Data shown.
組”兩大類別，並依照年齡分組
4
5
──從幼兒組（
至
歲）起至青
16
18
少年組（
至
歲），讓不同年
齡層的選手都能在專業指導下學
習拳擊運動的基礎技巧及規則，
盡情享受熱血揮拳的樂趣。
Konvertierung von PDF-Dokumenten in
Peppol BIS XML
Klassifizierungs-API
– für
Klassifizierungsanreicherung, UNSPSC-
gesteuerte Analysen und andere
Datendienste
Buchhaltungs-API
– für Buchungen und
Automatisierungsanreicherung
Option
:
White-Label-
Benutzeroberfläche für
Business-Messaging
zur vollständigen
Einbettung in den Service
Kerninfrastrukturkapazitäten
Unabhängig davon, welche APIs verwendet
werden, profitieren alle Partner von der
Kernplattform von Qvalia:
--
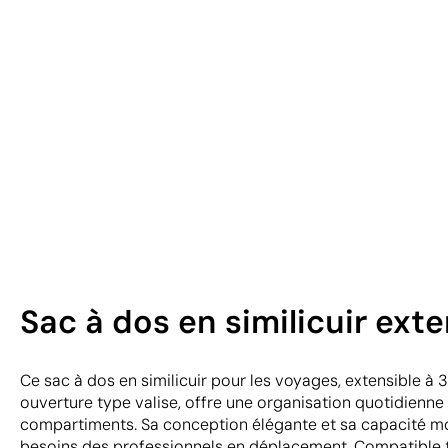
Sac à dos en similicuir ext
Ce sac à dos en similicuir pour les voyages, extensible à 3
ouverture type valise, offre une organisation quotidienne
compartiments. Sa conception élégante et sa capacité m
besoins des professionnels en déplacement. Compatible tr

Your objective.
Scan the material for the string "similicuir". Copy each line where it appears.

Response area.
Sac à dos en similicuir ext
Ce sac à dos en similicuir pour les voyages, extensible à 3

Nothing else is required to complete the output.